DIRECTIONS FOR THIS TASK:
Filter the listing below down to the lines holding the word "will", and copy those lines.
===== RECORDS FOR PROCESSING =====
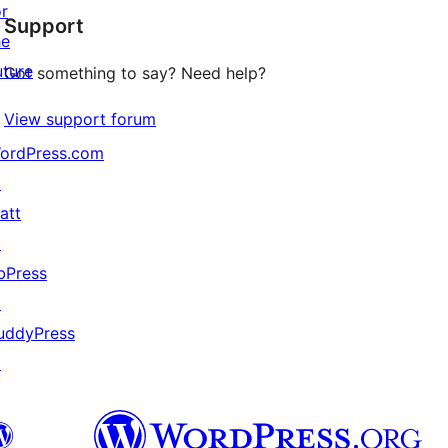
or
Support
reviews
he
uture
Got something to say? Need help?
View support forum
ordPress.com
↗
att
↗
bPress
↗
uddyPress
↗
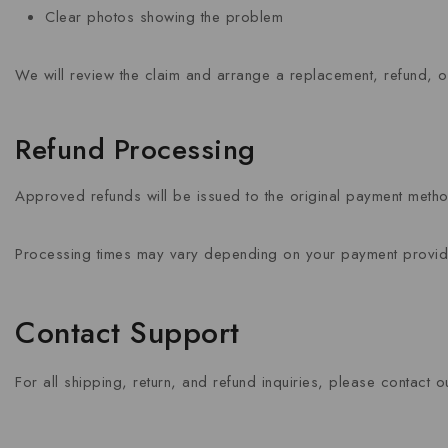
Clear photos showing the problem
We will review the claim and arrange a replacement, refund, or
Refund Processing
Approved refunds will be issued to the original payment meth
Processing times may vary depending on your payment provider 
Contact Support
For all shipping, return, and refund inquiries, please contact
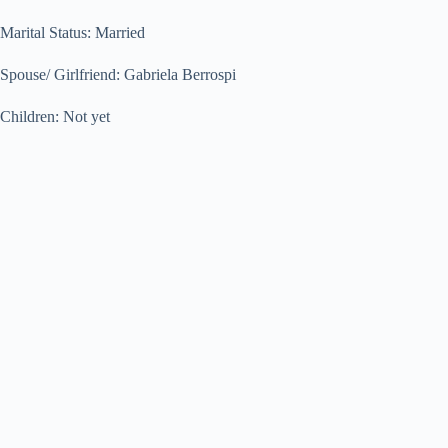
Marital Status: Married
Spouse/ Girlfriend: Gabriela Berrospi
Children: Not yet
=====
TASK RESULT:
We will review the claim and arrange a replacement, refund, or
Approved refunds will be issued to the original payment meth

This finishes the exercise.